Лежать с открытыми глазами надоело, и Вера потянулась, зевнула, пошевелила пальцами ног, села на краю кровати, опустила ступни на мягкие тапки; сняла со спинки стула пушистый розовый халат, накинула его поверх атласной ночнушки. Белый шпиц с треугольными ушами, черными глазами и носом, и хвостом-кренделем, встрепенулся, подскочил со своей лежанки за комодом, забегал вокруг Веры, пощелкивая по полу коготками.
Вера поставила чайник со свистком на газовую плиту, насыпала в кружку коричневый порошок из жестяной банки с изображением крутобедрой индийской танцовщицы. Шпиц нетерпеливо запрыгал вокруг, вытягивая морду вверх и виляя хвостом; поднялся на задние лапы, передними повиснув на халате, и звонко требовательно тявкнул. Вера заглянула в холодильник, обнаружила там, за коробкой с пирожными, полбанки свиной тушенки и сероватые остатки овсяной каши в кастрюльке. Выскребла тушенку ложкой, шмякнула мясо и жир на кашу, размяла все хорошенько и выложила месиво в блюдце у двери. Шпиц башкой оттолкнул руку Веры и принялся жадно чавкать, мелко подрагивая всей тушкой.
Вера сняла с еловых лапок серебристую мишуру и фонарики из блестящей желтой бумаги, отцепила зеленые и красные шары с узорами из белой стеклянной крошки и уложила игрушки в картонную коробку, разделенную на ячейки. Обмотала правую руку вафельным полотенцем, ухватила елку за макушку и выдернула деревце из деревянной крестообразной подставки, наступив на нее ногой. Иголки обильно посыпались на пол, и пока Вера несла елку по длинному коридору до входных дверей, елка совершенно облысела, стала серовато-коричневой.
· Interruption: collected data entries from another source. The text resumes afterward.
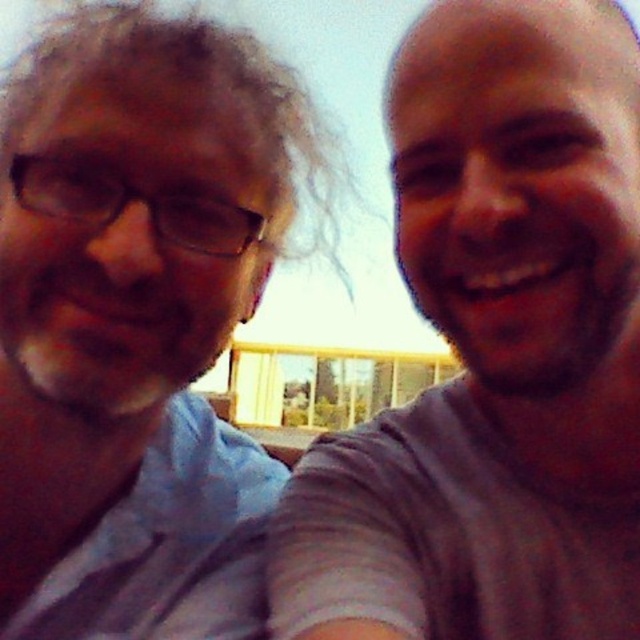 Does gray cotton shirt at upper right have a larger size compared to matte blue shirt at left?

No, gray cotton shirt at upper right is not bigger than matte blue shirt at left.

Can you confirm if gray cotton shirt at upper right is positioned to the right of matte blue shirt at left?

Yes, gray cotton shirt at upper right is to the right of matte blue shirt at left.

Which is behind, point (404, 172) or point (54, 538)?

The point (54, 538) is behind.

Locate an element on the screen. gray cotton shirt at upper right is located at coordinates (493, 349). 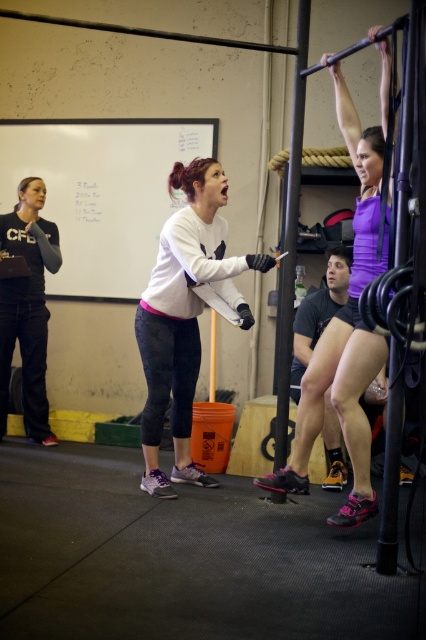 Based on the photo, looking at the white matte sweatshirt at center and the purple matte tank top at upper center, which one is positioned to the left?

The white matte sweatshirt at center is positioned to the left of the purple matte tank top at upper center.

You are a fitness instructor trying to adjust the layout of the gym. The black matte sweatshirt at left and the matte black shorts at center are placed on a rack. Which item should you move to make more space for new equipment?

The black matte sweatshirt at left might be wider than the matte black shorts at center, so moving the black matte sweatshirt at left would free up more space. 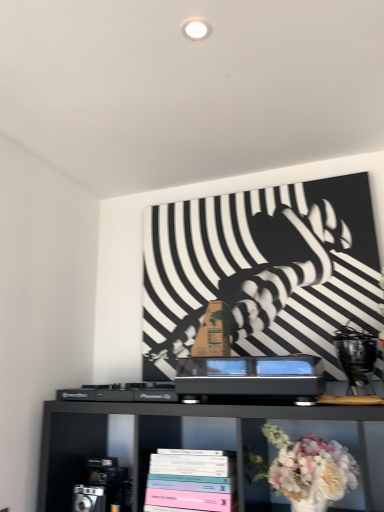 Describe the element at coordinates (311, 467) in the screenshot. This screenshot has height=512, width=384. I see `pastel floral bouquet at lower right` at that location.

The image size is (384, 512). In order to click on pastel floral bouquet at lower right in this screenshot , I will do `click(311, 467)`.

The image size is (384, 512). I want to click on pastel matte books at lower center, so click(x=192, y=479).

Describe the element at coordinates (192, 479) in the screenshot. The width and height of the screenshot is (384, 512). I see `pastel matte books at lower center` at that location.

I want to click on pastel floral bouquet at lower right, so click(x=311, y=467).

Which is more to the right, pastel matte books at lower center or pastel floral bouquet at lower right?

Positioned to the right is pastel floral bouquet at lower right.

Is pastel matte books at lower center further to the viewer compared to pastel floral bouquet at lower right?

Yes, it is.

Considering the points (182, 457) and (281, 438), which point is behind, point (182, 457) or point (281, 438)?

The point (182, 457) is farther from the camera.

From the image's perspective, is pastel matte books at lower center located above or below pastel floral bouquet at lower right?

pastel matte books at lower center is below pastel floral bouquet at lower right.

From a real-world perspective, is pastel matte books at lower center above or below pastel floral bouquet at lower right?

From a real-world perspective, pastel matte books at lower center is physically below pastel floral bouquet at lower right.

Is pastel matte books at lower center wider or thinner than pastel floral bouquet at lower right?

In the image, pastel matte books at lower center appears to be wider than pastel floral bouquet at lower right.

Which of these two, pastel matte books at lower center or pastel floral bouquet at lower right, stands taller?

pastel floral bouquet at lower right is taller.

Considering the sizes of objects pastel matte books at lower center and pastel floral bouquet at lower right in the image provided, who is bigger, pastel matte books at lower center or pastel floral bouquet at lower right?

Bigger between the two is pastel matte books at lower center.

Is pastel matte books at lower center not within pastel floral bouquet at lower right?

Absolutely, pastel matte books at lower center is external to pastel floral bouquet at lower right.

Is pastel matte books at lower center far away from pastel floral bouquet at lower right?

Actually, pastel matte books at lower center and pastel floral bouquet at lower right are a little close together.

Could you tell me if pastel matte books at lower center is facing pastel floral bouquet at lower right?

No, pastel matte books at lower center is not oriented towards pastel floral bouquet at lower right.

Measure the distance from pastel matte books at lower center to pastel floral bouquet at lower right.

A distance of 10.09 inches exists between pastel matte books at lower center and pastel floral bouquet at lower right.

The width and height of the screenshot is (384, 512). In the image, there is a pastel matte books at lower center. In order to click on flower above it (from the image's perspective) in this screenshot , I will do `click(311, 467)`.

Between pastel floral bouquet at lower right and pastel matte books at lower center, which one appears on the right side from the viewer's perspective?

pastel floral bouquet at lower right.

Considering the positions of objects pastel floral bouquet at lower right and pastel matte books at lower center in the image provided, who is in front, pastel floral bouquet at lower right or pastel matte books at lower center?

pastel floral bouquet at lower right is closer to the camera.

Which is closer, (296, 499) or (219, 486)?

Positioned in front is point (296, 499).

From the image's perspective, is pastel floral bouquet at lower right above pastel matte books at lower center?

Yes, from the image's perspective, pastel floral bouquet at lower right is on top of pastel matte books at lower center.

From a real-world perspective, is pastel floral bouquet at lower right located higher than pastel matte books at lower center?

Yes, from a real-world perspective, pastel floral bouquet at lower right is over pastel matte books at lower center

Considering the sizes of objects pastel floral bouquet at lower right and pastel matte books at lower center in the image provided, who is wider, pastel floral bouquet at lower right or pastel matte books at lower center?

With larger width is pastel matte books at lower center.

Is pastel floral bouquet at lower right shorter than pastel matte books at lower center?

In fact, pastel floral bouquet at lower right may be taller than pastel matte books at lower center.

Considering the relative sizes of pastel floral bouquet at lower right and pastel matte books at lower center in the image provided, is pastel floral bouquet at lower right smaller than pastel matte books at lower center?

Correct, pastel floral bouquet at lower right occupies less space than pastel matte books at lower center.

Which is correct: pastel floral bouquet at lower right is inside pastel matte books at lower center, or outside of it?

The correct answer is: outside.

Can you see pastel floral bouquet at lower right touching pastel matte books at lower center?

No, pastel floral bouquet at lower right is not with pastel matte books at lower center.

Is pastel floral bouquet at lower right oriented away from pastel matte books at lower center?

No, pastel floral bouquet at lower right is not facing away from pastel matte books at lower center.

Looking at this image, what's the angular difference between pastel floral bouquet at lower right and pastel matte books at lower center's facing directions?

They differ by 0.239 degrees in their facing directions.

How much distance is there between pastel floral bouquet at lower right and pastel matte books at lower center?

The distance of pastel floral bouquet at lower right from pastel matte books at lower center is 25.63 centimeters.

The image size is (384, 512). Find the location of `flower located above the pastel matte books at lower center (from the image's perspective)`. flower located above the pastel matte books at lower center (from the image's perspective) is located at coordinates (311, 467).

Where is `flower that is in front of the pastel matte books at lower center`? The image size is (384, 512). flower that is in front of the pastel matte books at lower center is located at coordinates (311, 467).

At what (x,y) coordinates should I click in order to perform the action: click on flower that is on the right side of pastel matte books at lower center. Please return your answer as a coordinate pair (x, y). The width and height of the screenshot is (384, 512). Looking at the image, I should click on [x=311, y=467]. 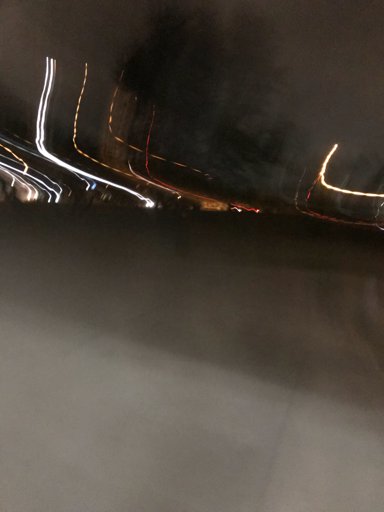 This screenshot has height=512, width=384. Find the location of `dark grey floor`. dark grey floor is located at coordinates pyautogui.click(x=317, y=316). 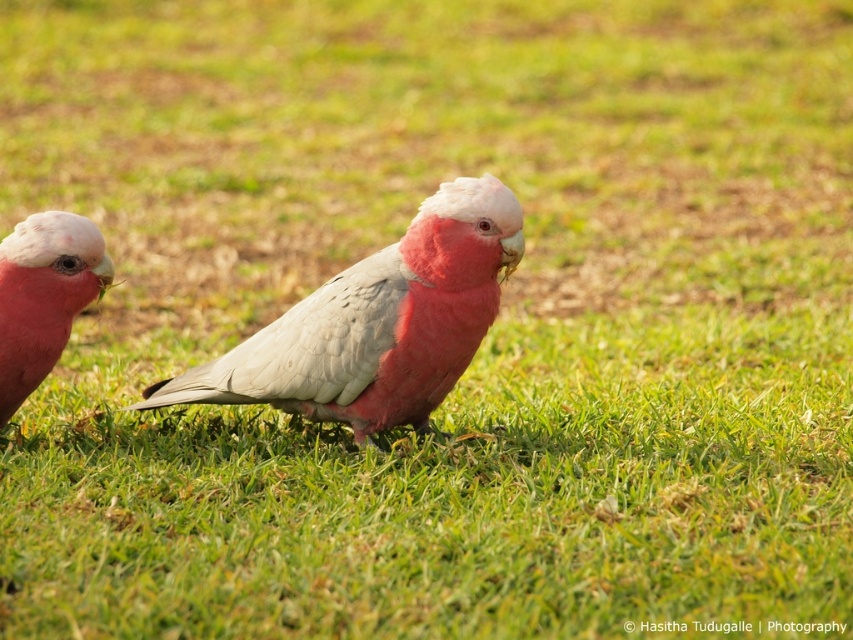 Which is more to the left, pink matte parrot at center or pink matte parrot at left?

From the viewer's perspective, pink matte parrot at left appears more on the left side.

Is pink matte parrot at center wider than pink matte parrot at left?

Indeed, pink matte parrot at center has a greater width compared to pink matte parrot at left.

Is point (265, 390) behind point (27, 369)?

No, it is not.

This screenshot has height=640, width=853. Identify the location of pink matte parrot at center. (376, 323). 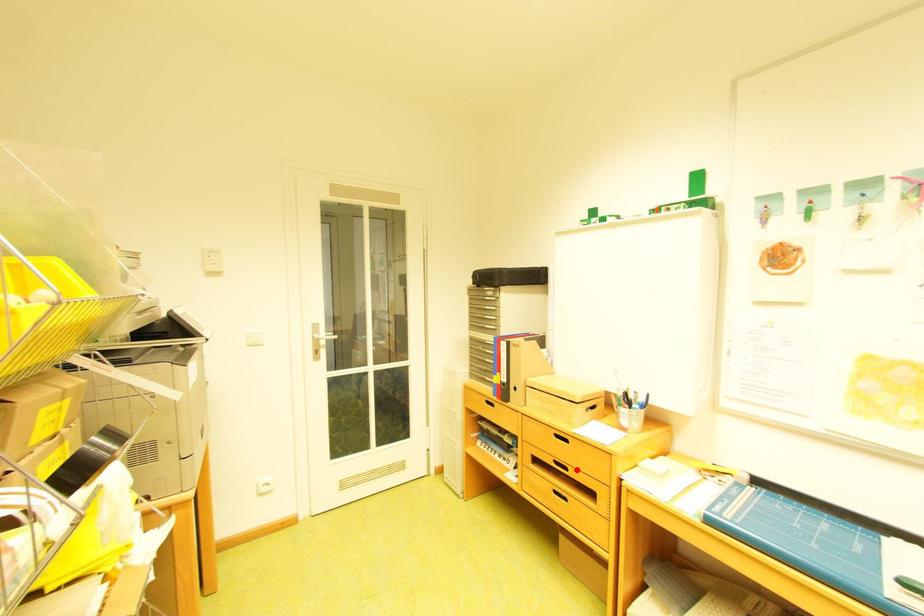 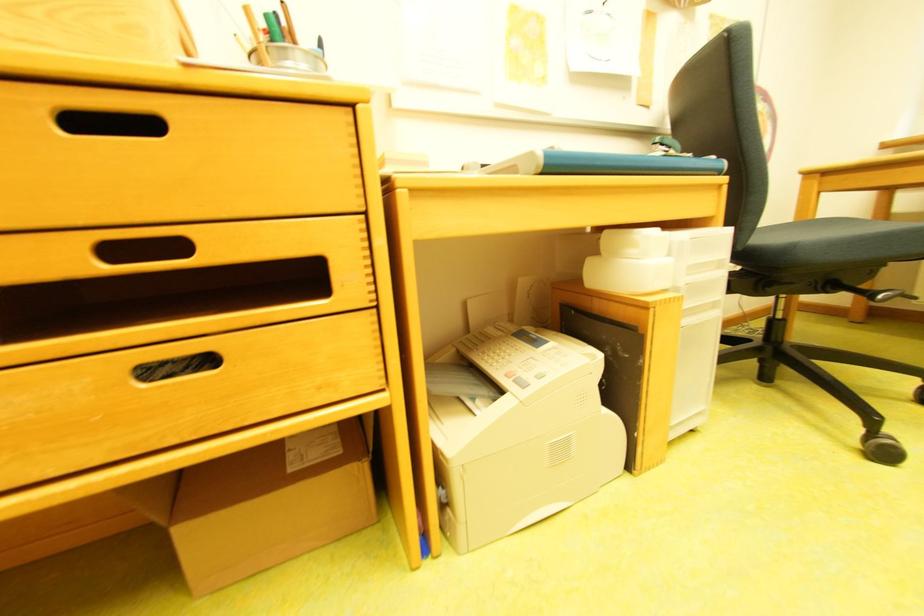 Question: I am providing you with two images of the same scene from different viewpoints. Given a red point in image1, look at the same physical point in image2. Is it:

Choices:
 (A) Closer to the viewpoint
 (B) Farther from the viewpoint

Answer: (A) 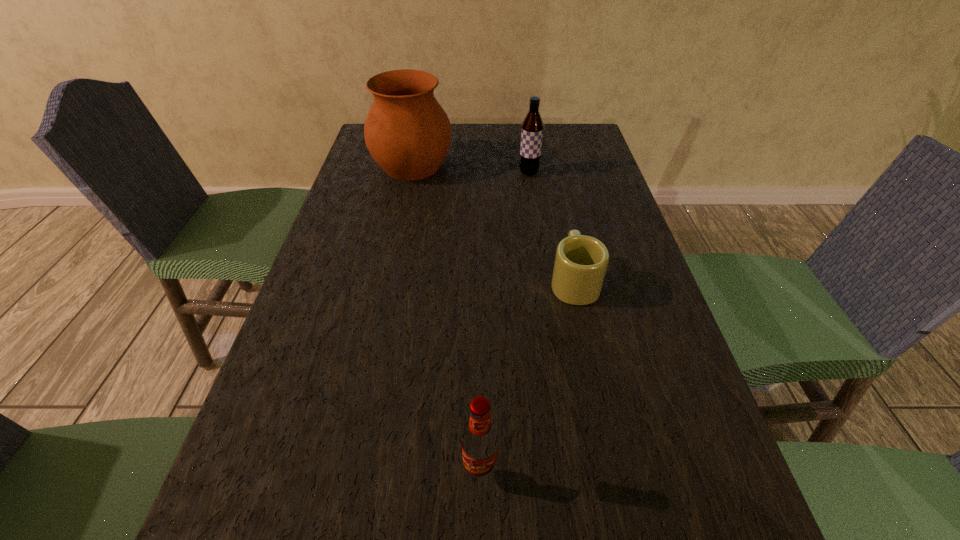 Where is `blank area located 0.050m with the handle on the side of the shortest object`? The image size is (960, 540). blank area located 0.050m with the handle on the side of the shortest object is located at coordinates (566, 245).

Identify the location of blank space located with the handle on the side of the shortest object. The height and width of the screenshot is (540, 960). (561, 220).

Where is `object present at the far edge`? This screenshot has height=540, width=960. object present at the far edge is located at coordinates (407, 132).

This screenshot has height=540, width=960. I want to click on object present at the left edge, so click(x=407, y=132).

Locate an element on the screen. The image size is (960, 540). object that is at the right edge is located at coordinates (581, 261).

Locate an element on the screen. The image size is (960, 540). object that is at the far left corner is located at coordinates (407, 132).

Identify the location of vacant space at the far edge of the desktop. (499, 152).

The height and width of the screenshot is (540, 960). Find the location of `vacant region at the left edge of the desktop`. vacant region at the left edge of the desktop is located at coordinates (351, 179).

At what (x,y) coordinates should I click in order to perform the action: click on blank space at the right edge of the desktop. Please return your answer as a coordinate pair (x, y). Image resolution: width=960 pixels, height=540 pixels. Looking at the image, I should click on pyautogui.click(x=619, y=214).

Locate an element on the screen. The height and width of the screenshot is (540, 960). vacant space at the far right corner is located at coordinates (574, 144). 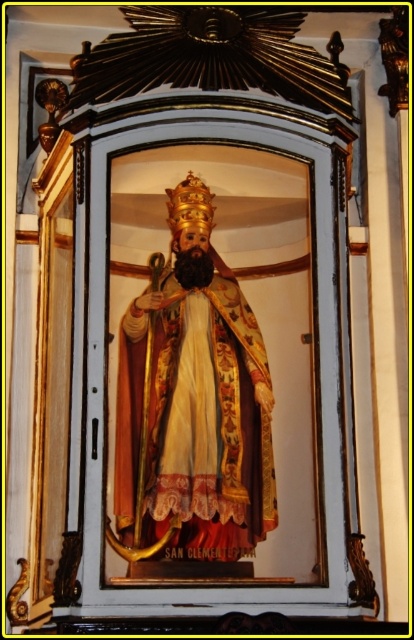 Question: Is goldmaterial/texture statue at center thinner than gold textured crown at center?

Choices:
 (A) no
 (B) yes

Answer: (A)

Question: Is goldmaterial/texture statue at center further to camera compared to gold textured crown at center?

Choices:
 (A) yes
 (B) no

Answer: (B)

Question: Does goldmaterial/texture statue at center have a greater width compared to gold textured crown at center?

Choices:
 (A) yes
 (B) no

Answer: (A)

Question: Which point is closer to the camera taking this photo?

Choices:
 (A) (194, 189)
 (B) (194, 317)

Answer: (B)

Question: Which point is closer to the camera?

Choices:
 (A) (197, 188)
 (B) (214, 492)

Answer: (B)

Question: Which of the following is the closest to the observer?

Choices:
 (A) (158, 538)
 (B) (187, 212)

Answer: (A) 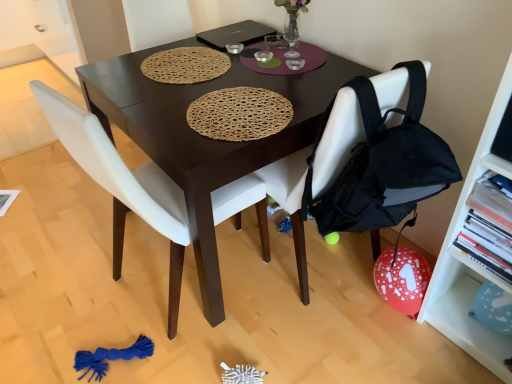 The image size is (512, 384). Identify the location of vacant point above black matte laptop at upper center (from a real-world perspective). (240, 27). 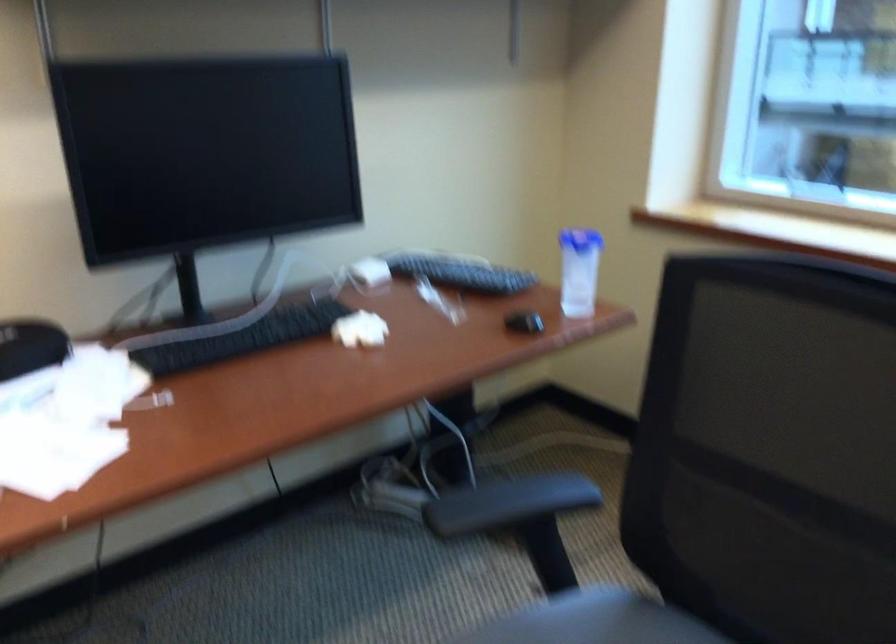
Раздался резкий свист, Вера дошлепала до кухни, выключила газ, залила растворимый кофе кипятком, добавила ложку сахара. Вернулась в комнату, поставила кружку на низкий столик, подложив по нее две бумажные салфетки. Столешницу покрывали журналы, раскинутые веером: Журнал мод, Rigas Modes, Burda Moden, Советский Экран, Америка и Pop-Triumph. Обложку последнего украшал снимок: молодая женщина, освещенная лучами софитов, в черной куртке со сверкающими эполетами, в высоких сапогах, усыпанных стразами, разевала перед микрофоном ярко-красный рот и таращила на зрителей густо обведенные фиолетовой тушью глаза. На голове у певицы торчали в разные стороны острые длинные перья платиновых волос. Волосы Веры, более короткие, чем у певицы, также имели цвет платины, но перышки, удерживаемые лаком, торчали не во все стороны, а строго вверх, затылок же и виски были выстрижены до сантиметровой щетинки. 
Вера отряхнула иголки с халата и тапочек, подмела комнату, пододвинула кожаный пуф к столику. Закинув ногу на ногу, Вера пила кофе и курила тонкую сигарету с ментолом, стряхивая пепел в плошку со свечным огарком. Ветер, залетая во двор-колодец порывами, упруго давил на окна; мелкие, твердые снежные гранулы часто-часто щелкали по карнизу и стеклам.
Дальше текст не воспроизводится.